Perspektivwechsel nach dem Fall der Mauer

„Ich muss jetzt chronologisch präzise sein, denn einige der Anwesenden waren damals ja noch gar nicht dabei.“ Mit einem Lächeln und dieser Bemerkung leitet Manuela Schwesig, Ministerpräsidentin von Mecklenburg-Vorpommern, ihre Anekdote davon, wie sie den 9. November 1989 erlebte, ein und die „Anwesenden“, die sie damit meint, sind wir.

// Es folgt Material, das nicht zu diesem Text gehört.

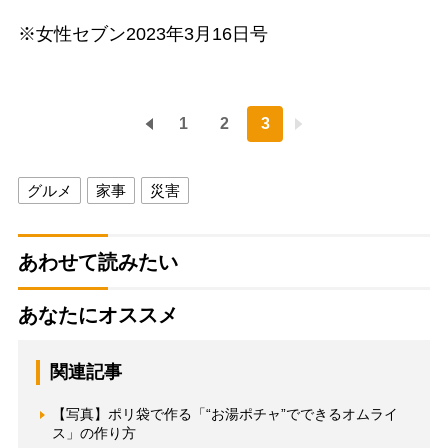
※女性セブン2023年3月16日号
1
2
3
グルメ
家事
災害
あわせて読みたい
あなたにオススメ
関連記事
【写真】ポリ袋で作る「“お湯ポチャ”でできるオムライ
ス」の作り方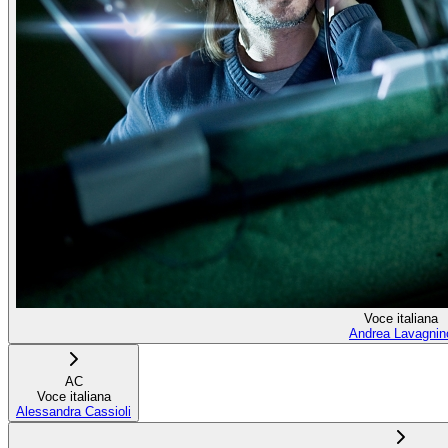
Voce italiana
Andrea Lavagnin
AC
Voce italiana
Alessandra Cassioli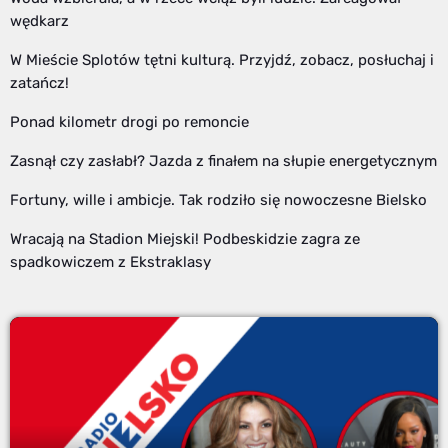
wędkarz
W Mieście Splotów tętni kulturą. Przyjdź, zobacz, posłuchaj i
zatańcz!
Ponad kilometr drogi po remoncie
Zasnął czy zasłabł? Jazda z finałem na słupie energetycznym
Fortuny, wille i ambicje. Tak rodziło się nowoczesne Bielsko
Wracają na Stadion Miejski! Podbeskidzie zagra ze
spadkowiczem z Ekstraklasy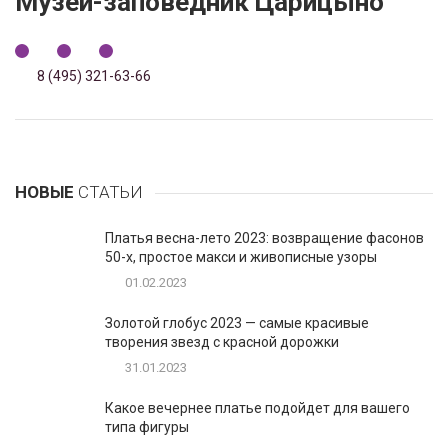
Музей-заповедник Царицыно
8 (495) 321-63-66
НОВЫЕ
СТАТЬИ
Платья весна-лето 2023: возвращение фасонов
50-х, простое макси и живописные узоры
01.02.2023
Золотой глобус 2023 — самые красивые
творения звезд с красной дорожки
31.01.2023
Какое вечернее платье подойдет для вашего
типа фигуры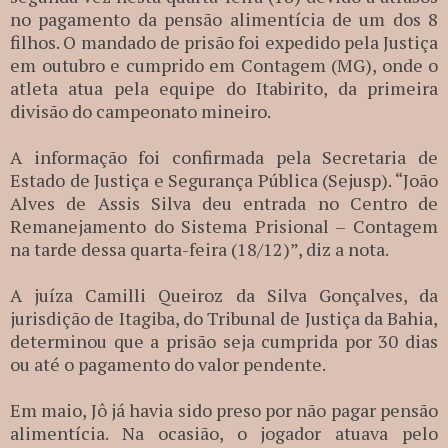
no pagamento da pensão alimentícia de um dos 8
filhos. O mandado de prisão foi expedido pela Justiça
em outubro e cumprido em Contagem (MG), onde o
atleta atua pela equipe do Itabirito, da primeira
divisão do campeonato mineiro.
A informação foi confirmada pela Secretaria de
Estado de Justiça e Segurança Pública (Sejusp). “João
Alves de Assis Silva deu entrada no Centro de
Remanejamento do Sistema Prisional – Contagem
na tarde dessa quarta-feira (18/12)”, diz a nota.
A juíza Camilli Queiroz da Silva Gonçalves, da
jurisdição de Itagiba, do Tribunal de Justiça da Bahia,
determinou que a prisão seja cumprida por 30 dias
ou até o pagamento do valor pendente.
Em maio, Jô já havia sido preso por não pagar pensão
alimentícia. Na ocasião, o jogador atuava pelo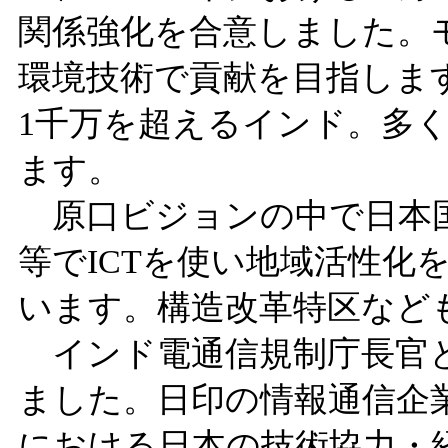
関係強化を合意しました。モ
環境技術で貢献を目指しま
1千万を超えるインド。多
ます。
原口ビジョンの中で日本国
等でICTを使い地域活性化
います。構造改革特区など
インド電通信規制庁長官と
ました。日印の情報通信企
における日本の技術協力・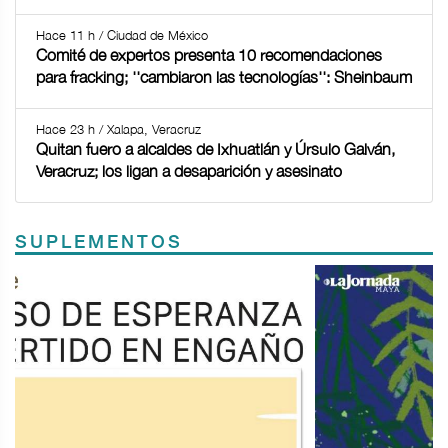
Hace 11 h / Ciudad de México
Comité de expertos presenta 10 recomendaciones
para fracking; ''cambiaron las tecnologías'': Sheinbaum
Hace 23 h / Xalapa, Veracruz
Quitan fuero a alcaldes de Ixhuatlán y Úrsulo Galván,
Veracruz; los ligan a desaparición y asesinato
SUPLEMENTOS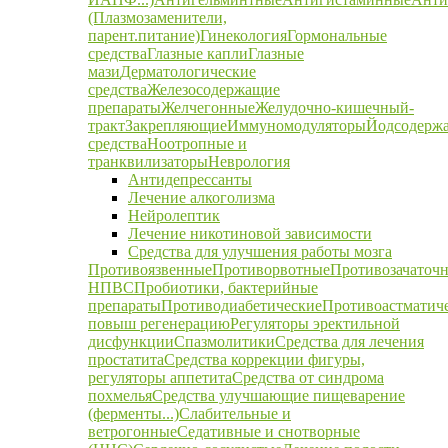
(Плазмозаменители,
парент.питание)
Гинекология
Гормональные
средства
Глазные капли
Глазные
мази
Дерматологические
средства
Железосодержащие
препараты
Желчегонные
Желудочно-кишечный-
тракт
Закрепляющие
Иммуномодуляторы
Йодсодерж
средства
Ноотропные и
транквилизаторы
Неврология
Антидепрессанты
Лечение алкоголизма
Нейролептик
Лечение никотиновой зависимости
Средства для улучшения работы мозга
Противоязвенные
Противорвотные
Противозачаточ
НПВС
Пробиотики, бактерийные
препараты
Противодиабетические
Противоастматич
повыш регенерацию
Регуляторы эректильной
дисфункции
Спазмолитики
Средства для лечения
простатита
Средства коррекции фигуры,
регуляторы аппетита
Средства от синдрома
похмелья
Средства улучшающие пищеварение
(ферменты...)
Слабительные и
ветрогонные
Седативные и снотворные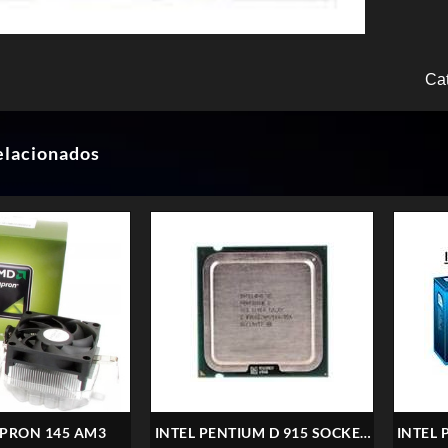
Ca
elacionados
PRON 145 AM3
INTEL PENTIUM D 915 SOCKET
INTEL 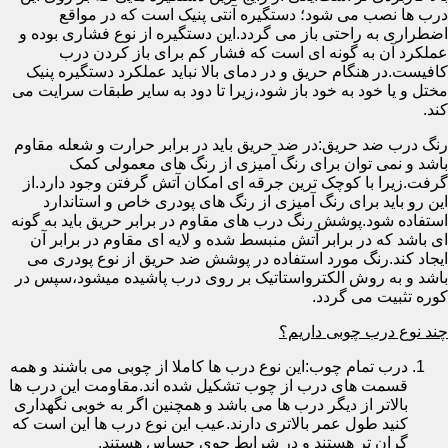
درب ها نصب می شود؛ دستگیره آنتی پنیک است که در مواقع
اضطراری به راحتی باز می گردد.این دستگیره از نوع فشاری بوده و
عملکرد آن به گونه ای است که فشار کم برای باز کردن درب
کافیست.در هنگام حریق و در دمای بالا نباید عملکرد دستگیره پنیک
مختل و یا خود به خود باز شود،زیرا تا دود به سایر طبقات سرایت می
کند.
رنگ درب ضد حریق:در ضد حریق باید در برابر حرارت و شعله مقاوم
باشد و نمی توان برای رنگ آمیزی از رنگ های معمولی کمک
گرفت.زیرا با کوچک ترین جرقه ای امکان آتش گرفتن وجود دارد.از
این رو باید برای رنگ آمیزی از رنگ های پودری خاص و استاندارد
استفاده شود.پوشش رنگ درب های مقاوم در برابر حریق باید به گونه
ای باشد که در برابر آتش منبسط شده و لایه ای مقاوم در برابر آن
ایجاد کند.رنگ مورد استفاده در پوشش ضد حریق از نوع پودری می
باشد و به روش الکترواستاتیک بر روی درب پاشیده میشود،سپس در
کوره تثبیت می گردد.
چند نوع درب چوبی داریم؟
درب تمام چوب:این نوع درب ها کاملا از چوبی می باشند و همه
قسمت های درب از چوب تشکیل شده اند.مقاومت این درب ها
بالاتر از دیگر درب ها می باشد و همچنین اگر به خوبی نگهداری
کنید طول عمر بالاتری دارند.عیب این نوع درب ها این است که
گران تر هستند و در شرایط جوی حساس هستند.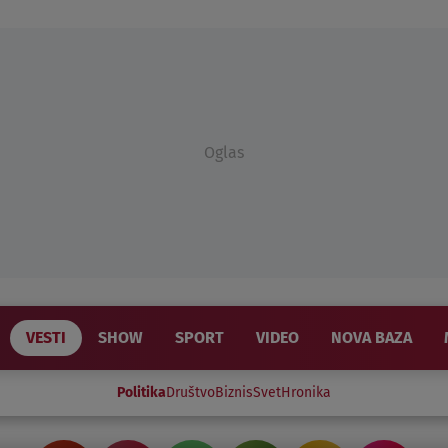
Oglas
VESTI
SHOW
SPORT
VIDEO
NOVA BAZA
Politika
Društvo
Biznis
Svet
Hronika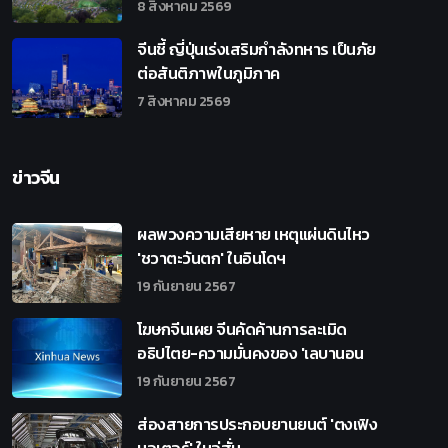
8 สิงหาคม 2569
จีนชี้ ญี่ปุ่นเร่งเสริมกำลังทหาร เป็นภัย
ต่อสันติภาพในภูมิภาค
7 สิงหาคม 2569
ข่าวจีน
ผลพวงความเสียหาย เหตุแผ่นดินไหว
'ชวาตะวันตก' ในอินโดฯ
19 กันยายน 2567
โฆษกจีนเผย จีนคัดค้านการละเมิด
อธิปไตย-ความมั่นคงของ 'เลบานอน
19 กันยายน 2567
ส่องสายการประกอบยานยนต์ 'ตงเฟิง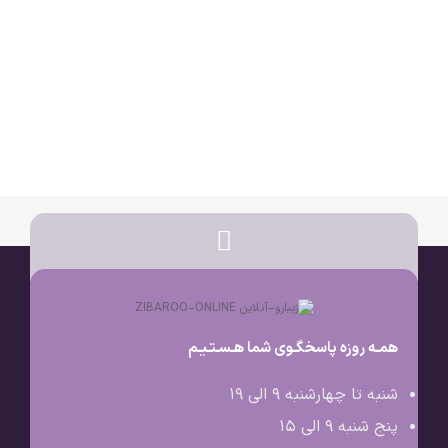
همـه روزه پاسخگـوی شما هـسـتـیـم
شنبه تا چهارشنبه 9 الی ۱۹
پنج شنبه 9 الی ۱۵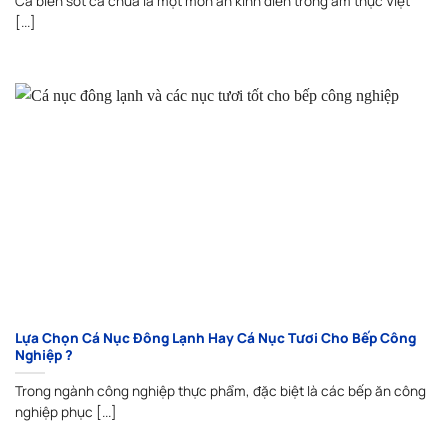
Cá biển sốt cà chua là một món ăn kinh điển trong ẩm thực Việt
[...]
Lựa Chọn Cá Nục Đông Lạnh Hay Cá Nục Tươi Cho Bếp Công
Nghiệp ?
Trong ngành công nghiệp thực phẩm, đặc biệt là các bếp ăn công
nghiệp phục [...]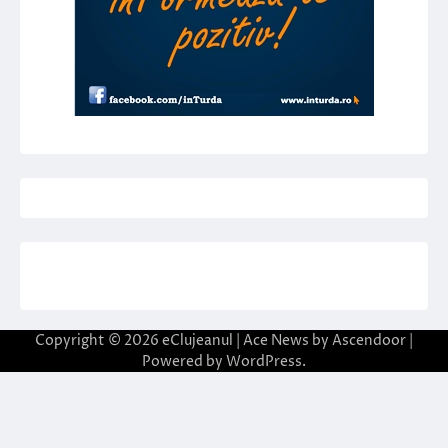
Copyright © 2026
eClujeanul
| Ace News by
Ascendoor
|
Powered by
WordPress
.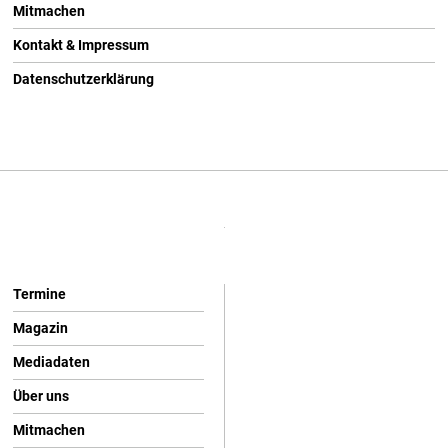
Mitmachen
Kontakt & Impressum
Datenschutzerklärung
Termine
Magazin
Mediadaten
Über uns
Mitmachen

Und da ist uns klar: Der Perspektivwechsel, der hier und heute, am 9. November 2021, von uns  vorgenommen werden sollte, ist nicht mehr nur der von Ost nach West oder von West nach Ost. 32 Jahre nach dem Fall der Mauer werfen wir, die wir nach 1989 geboren sind, den Blick in die Geschichte. Und die Geschichte blickt auch uns an, als will sie sagen: „Hey, schau mal, was damals hier los war, und lerne etwas draus!“

Und doch gibt es mehr als nur unsere eigene Sicht auf die Welt, und das zeigt uns der 9. November 2021, fast zwei Jahre nach dem für uns grausamen Lockdown: Menschen, die in Diktaturen lebten und schlimme Folter und Qualen erlitten. Deren Perspektive nahmen wir auf der ersten Station unserer Exkursion ein, in welcher wir das Stasi-Gefängnis in Rostock besuchten.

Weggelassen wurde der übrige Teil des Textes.